I was firmly resolved to accept the scholarship, and because I did not receive support from the Kenyan authorities, I turned to those who had granted it to me. I sought out the German cultural attac
hé and explained my situation to him, describing to him honestly how things stood between my father and me. Luckily, he had a sympathetic ear and decided to help me. He made some calls and hinted that certain exceptions could be made. He promised to plead with the proper agencies to treat me as a special case.
And, as luck would have it, after some back and forth and a number of sleepless nights, my mother finally received permission to sign the all-important application. I got my passport and the path to Germany was clear. Only once I was there did my father find out that I had left Kenya.
GERMANY
9.
AS THE PLANE DESCENDED and approached Frankfurt Airport, I looked with curiosity out the porthole at the neatly divided landscape below me. The borders between the individual parcels of land looked as if they had been clearly demarcated with a ruler. The city, with its mass of houses, seemed like a compact whole, systematically and precisely sectioned by means of streets, highways, and train tracks.

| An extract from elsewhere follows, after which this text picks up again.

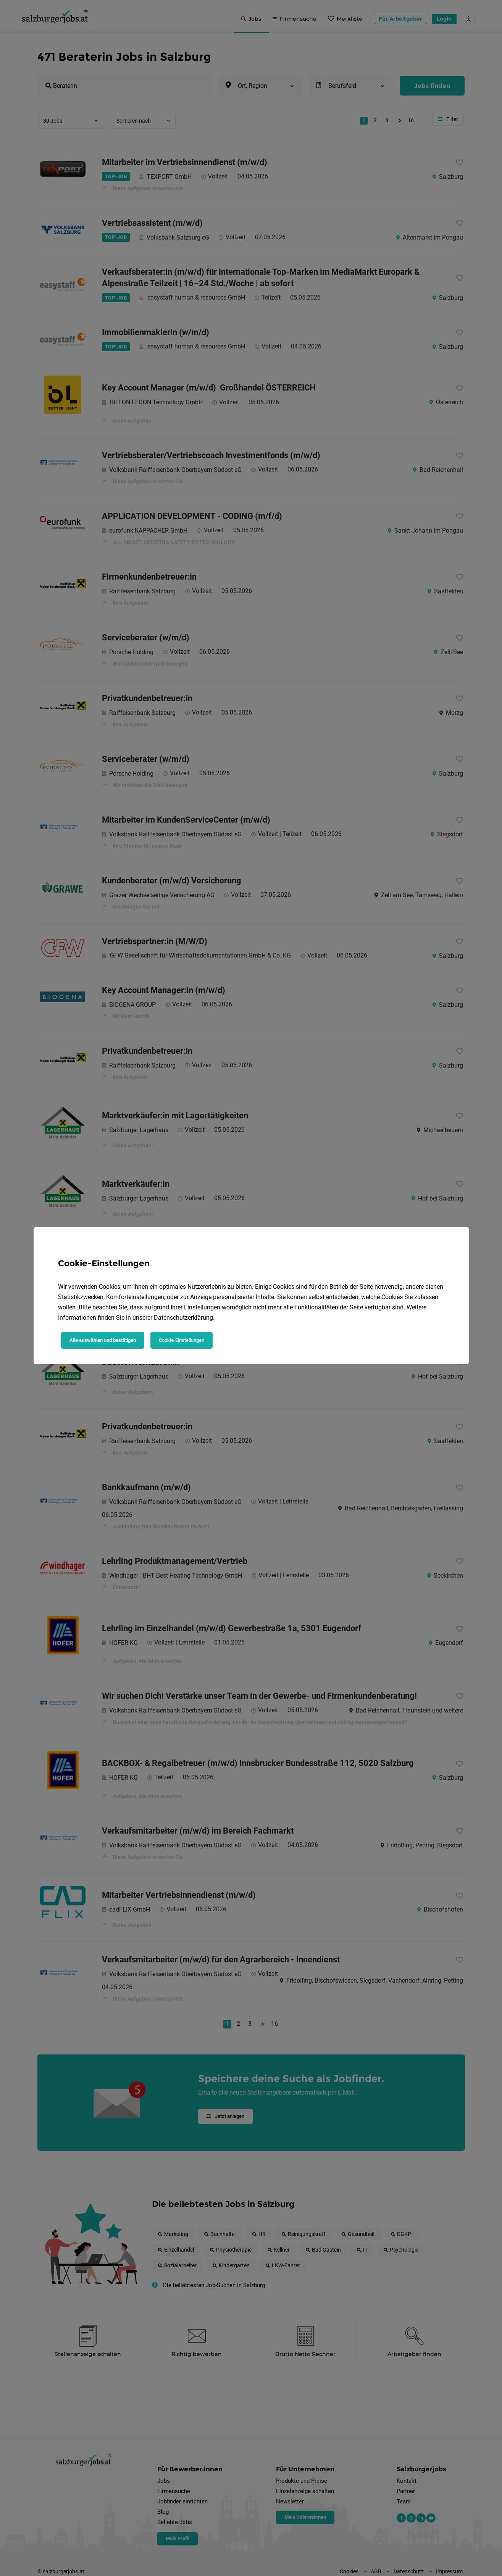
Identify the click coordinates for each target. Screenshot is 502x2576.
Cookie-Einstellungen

It was early morning in Germany in October 1980. Was I afraid of what this first day in a foreign land would bring? I no longer recall. In any case, I had gotten through my first long-distance flight. Apart from a scenic flight in a small sport plane, which I had won in a Sunday school competition when I was about ten (I could name the separate books of the Bible by heart), I had never flown before in my life. Back then, I had gotten ill in the shaky plane, and I remember that I was given a pill to settle my nerves and my stomach. But now I was landing in a wide-body aircraft on an unknown continent. I was so curious and excited that there was probably no space left for the fear of being away from home for the first time.